Be sure to cook all the veggies until they are well softened before you combine them with the breadcrumb mixture.

 

One more ingredient that makes this recipe sing to me – SHERRY. You can easily find this in your local store. You can use white wine if you don’t like sherry, but do me a favor and use sherry in this recipe. A splash of this at the end of cooking the stuffing makes things perfect!
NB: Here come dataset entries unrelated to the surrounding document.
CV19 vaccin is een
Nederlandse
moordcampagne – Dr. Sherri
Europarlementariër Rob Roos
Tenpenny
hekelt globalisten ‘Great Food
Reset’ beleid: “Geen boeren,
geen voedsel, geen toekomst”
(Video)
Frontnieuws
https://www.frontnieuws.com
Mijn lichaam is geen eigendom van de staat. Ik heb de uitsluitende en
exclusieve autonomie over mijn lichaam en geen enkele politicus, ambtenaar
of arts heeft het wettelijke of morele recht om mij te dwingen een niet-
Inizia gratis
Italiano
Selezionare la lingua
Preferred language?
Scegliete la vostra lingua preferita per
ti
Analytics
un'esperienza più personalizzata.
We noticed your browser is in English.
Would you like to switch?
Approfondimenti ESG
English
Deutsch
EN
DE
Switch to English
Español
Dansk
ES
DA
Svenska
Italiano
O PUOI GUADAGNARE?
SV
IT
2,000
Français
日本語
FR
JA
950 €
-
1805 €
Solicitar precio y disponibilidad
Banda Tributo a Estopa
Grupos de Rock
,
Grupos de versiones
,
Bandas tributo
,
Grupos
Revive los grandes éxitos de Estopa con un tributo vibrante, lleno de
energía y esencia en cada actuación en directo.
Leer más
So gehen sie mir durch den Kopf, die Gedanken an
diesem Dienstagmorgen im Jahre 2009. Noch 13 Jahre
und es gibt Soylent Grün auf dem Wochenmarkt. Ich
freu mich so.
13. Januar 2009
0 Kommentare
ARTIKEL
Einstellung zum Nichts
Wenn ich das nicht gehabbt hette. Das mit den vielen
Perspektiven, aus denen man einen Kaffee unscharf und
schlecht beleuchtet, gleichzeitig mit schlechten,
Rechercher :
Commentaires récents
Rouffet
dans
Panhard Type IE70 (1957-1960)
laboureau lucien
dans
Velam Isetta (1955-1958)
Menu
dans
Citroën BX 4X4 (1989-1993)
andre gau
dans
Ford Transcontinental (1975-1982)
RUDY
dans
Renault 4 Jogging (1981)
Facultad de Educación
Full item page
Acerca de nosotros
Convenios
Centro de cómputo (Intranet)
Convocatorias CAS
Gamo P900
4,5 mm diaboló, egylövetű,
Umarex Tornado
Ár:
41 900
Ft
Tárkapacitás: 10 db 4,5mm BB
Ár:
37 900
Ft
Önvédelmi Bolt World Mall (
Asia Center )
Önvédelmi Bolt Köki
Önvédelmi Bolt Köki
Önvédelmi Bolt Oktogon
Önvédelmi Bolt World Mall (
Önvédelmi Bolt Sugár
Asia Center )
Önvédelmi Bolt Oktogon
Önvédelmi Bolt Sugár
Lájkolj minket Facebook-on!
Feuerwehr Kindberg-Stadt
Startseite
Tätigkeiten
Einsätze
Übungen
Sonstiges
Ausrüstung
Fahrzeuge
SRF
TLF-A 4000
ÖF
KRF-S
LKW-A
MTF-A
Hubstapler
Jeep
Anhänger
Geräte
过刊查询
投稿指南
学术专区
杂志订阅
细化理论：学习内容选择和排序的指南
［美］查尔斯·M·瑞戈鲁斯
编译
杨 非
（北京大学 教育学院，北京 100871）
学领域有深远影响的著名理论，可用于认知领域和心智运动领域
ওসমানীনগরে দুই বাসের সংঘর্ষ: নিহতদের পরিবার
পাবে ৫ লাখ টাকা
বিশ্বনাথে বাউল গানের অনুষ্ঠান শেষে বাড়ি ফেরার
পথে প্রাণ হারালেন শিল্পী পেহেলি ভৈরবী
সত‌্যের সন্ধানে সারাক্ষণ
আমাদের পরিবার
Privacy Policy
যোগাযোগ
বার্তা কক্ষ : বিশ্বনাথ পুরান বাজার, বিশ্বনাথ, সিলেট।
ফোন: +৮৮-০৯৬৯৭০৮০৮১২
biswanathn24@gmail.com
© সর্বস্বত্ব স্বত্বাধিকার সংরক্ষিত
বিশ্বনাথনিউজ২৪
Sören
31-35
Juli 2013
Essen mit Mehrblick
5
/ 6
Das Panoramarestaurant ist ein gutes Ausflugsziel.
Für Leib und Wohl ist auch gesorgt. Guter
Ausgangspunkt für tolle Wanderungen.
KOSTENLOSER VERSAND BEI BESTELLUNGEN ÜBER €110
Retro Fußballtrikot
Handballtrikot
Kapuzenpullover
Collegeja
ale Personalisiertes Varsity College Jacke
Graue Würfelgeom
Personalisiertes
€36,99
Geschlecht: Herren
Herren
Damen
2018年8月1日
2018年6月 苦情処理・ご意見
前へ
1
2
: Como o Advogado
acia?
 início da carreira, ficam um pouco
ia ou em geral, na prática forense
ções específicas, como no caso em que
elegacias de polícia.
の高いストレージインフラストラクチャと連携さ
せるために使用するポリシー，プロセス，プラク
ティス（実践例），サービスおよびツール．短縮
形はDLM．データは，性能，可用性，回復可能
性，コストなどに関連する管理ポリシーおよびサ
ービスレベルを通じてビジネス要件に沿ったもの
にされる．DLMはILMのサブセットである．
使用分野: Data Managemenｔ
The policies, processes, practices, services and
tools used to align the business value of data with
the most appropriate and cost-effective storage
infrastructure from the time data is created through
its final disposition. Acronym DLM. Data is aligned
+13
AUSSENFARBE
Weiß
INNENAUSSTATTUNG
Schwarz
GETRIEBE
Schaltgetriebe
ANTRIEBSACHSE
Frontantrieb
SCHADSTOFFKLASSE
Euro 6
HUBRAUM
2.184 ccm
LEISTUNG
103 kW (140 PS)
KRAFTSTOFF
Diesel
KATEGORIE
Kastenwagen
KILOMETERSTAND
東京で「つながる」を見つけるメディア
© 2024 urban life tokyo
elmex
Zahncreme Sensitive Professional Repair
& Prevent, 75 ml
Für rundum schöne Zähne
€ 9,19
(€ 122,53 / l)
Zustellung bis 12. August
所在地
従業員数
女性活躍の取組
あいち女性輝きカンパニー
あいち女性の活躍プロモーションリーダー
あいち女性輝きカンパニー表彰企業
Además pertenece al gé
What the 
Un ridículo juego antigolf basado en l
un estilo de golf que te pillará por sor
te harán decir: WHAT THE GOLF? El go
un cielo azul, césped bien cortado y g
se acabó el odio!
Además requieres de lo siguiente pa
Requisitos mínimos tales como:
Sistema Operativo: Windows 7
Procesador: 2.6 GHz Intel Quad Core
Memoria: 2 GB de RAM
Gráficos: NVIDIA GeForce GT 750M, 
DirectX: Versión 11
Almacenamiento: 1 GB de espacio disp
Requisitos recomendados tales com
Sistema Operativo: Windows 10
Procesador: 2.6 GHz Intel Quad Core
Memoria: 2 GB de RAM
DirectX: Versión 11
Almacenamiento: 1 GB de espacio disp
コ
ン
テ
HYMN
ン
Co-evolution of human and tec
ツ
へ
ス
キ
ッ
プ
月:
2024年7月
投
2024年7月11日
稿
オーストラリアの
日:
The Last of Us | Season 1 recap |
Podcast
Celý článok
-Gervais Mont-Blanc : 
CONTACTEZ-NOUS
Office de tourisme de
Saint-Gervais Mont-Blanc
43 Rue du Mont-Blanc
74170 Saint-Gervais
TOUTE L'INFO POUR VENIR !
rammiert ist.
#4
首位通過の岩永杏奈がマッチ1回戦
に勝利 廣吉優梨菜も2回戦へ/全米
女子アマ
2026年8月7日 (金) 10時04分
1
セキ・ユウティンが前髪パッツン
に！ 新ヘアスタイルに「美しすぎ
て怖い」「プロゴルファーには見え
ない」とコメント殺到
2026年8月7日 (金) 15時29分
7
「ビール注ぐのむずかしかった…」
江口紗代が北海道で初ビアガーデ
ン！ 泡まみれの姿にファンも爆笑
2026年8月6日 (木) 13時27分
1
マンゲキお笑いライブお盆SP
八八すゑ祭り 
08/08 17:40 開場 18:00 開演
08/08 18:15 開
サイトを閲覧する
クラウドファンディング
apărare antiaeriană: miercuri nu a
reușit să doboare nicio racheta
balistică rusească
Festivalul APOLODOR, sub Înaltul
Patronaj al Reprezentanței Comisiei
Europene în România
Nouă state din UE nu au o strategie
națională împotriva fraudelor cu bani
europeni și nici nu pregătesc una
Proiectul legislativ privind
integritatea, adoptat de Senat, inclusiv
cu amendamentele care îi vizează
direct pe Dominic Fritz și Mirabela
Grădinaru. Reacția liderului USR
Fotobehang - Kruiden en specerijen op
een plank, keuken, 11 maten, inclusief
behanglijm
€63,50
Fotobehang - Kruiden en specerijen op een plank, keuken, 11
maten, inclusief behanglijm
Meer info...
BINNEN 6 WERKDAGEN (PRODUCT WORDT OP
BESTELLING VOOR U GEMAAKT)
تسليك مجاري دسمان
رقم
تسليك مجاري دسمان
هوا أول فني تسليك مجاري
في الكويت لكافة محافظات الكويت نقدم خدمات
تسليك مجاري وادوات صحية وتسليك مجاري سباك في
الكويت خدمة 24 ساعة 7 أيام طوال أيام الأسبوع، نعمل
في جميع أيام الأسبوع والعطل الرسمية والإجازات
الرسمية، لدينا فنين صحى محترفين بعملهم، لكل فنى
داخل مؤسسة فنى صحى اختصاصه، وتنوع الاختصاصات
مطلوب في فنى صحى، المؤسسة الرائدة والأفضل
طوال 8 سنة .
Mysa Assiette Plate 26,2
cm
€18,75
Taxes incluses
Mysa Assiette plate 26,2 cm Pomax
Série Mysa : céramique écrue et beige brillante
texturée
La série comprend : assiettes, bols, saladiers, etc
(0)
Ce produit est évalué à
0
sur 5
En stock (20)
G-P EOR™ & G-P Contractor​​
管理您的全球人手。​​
And remember, you can use a variety of shellfish in your stuffing. I use crabmeat and shrimp, but add baby scallops and/clams to the mix if you want. There isn’t a wrong combination of these! And I use the cans of lump crabmeat. Easy to use and just delicious.

 

 

 

 

Back to the white fish. This stuffing would work well with any flaky fish. I used cod here but you can use other flaky fish such as flounder, haddock, halibut or mahi-mahi. You can stuff the flaky fish with the stuffing or just put the stuffing on top of the fish to bake it. And as I ALWAYS say, use fresh ingredients whenever possible. Find a fish market that has fresh, locally caught fish if you can. ALWAYS use fresh products that you like and trust.

 

 

And you could just make a big pile of this seafood stuffing and eat it “plain.” Well, it’s not plain, by any means! I ended up having some extra stuffing when I recently made this, so I put the extra stuffing in a small baking dish and baked it along side of the fish dish!

 

seafood stuffing photo before the final bake:

 

 

Make it and eat it. You will not be sorry!

 

One Response

  1. Saybrook Fish House uses a similar stuffing in several of my favorite dishes. They are world renowned for their baked stuffed shrimp, which uses this stuffing, and they also make a wonderful baked stuffed lobster with this stuffing. Imagine a raw lobster, cut lengthwise, then stuffed and cooked under the broiler until done. Its an AMAZING meal. They use small shrimp, crab and scallops in their stuffing. You could also use this to make stuffed salmon, or in a casserole dish to make stuffed scallops!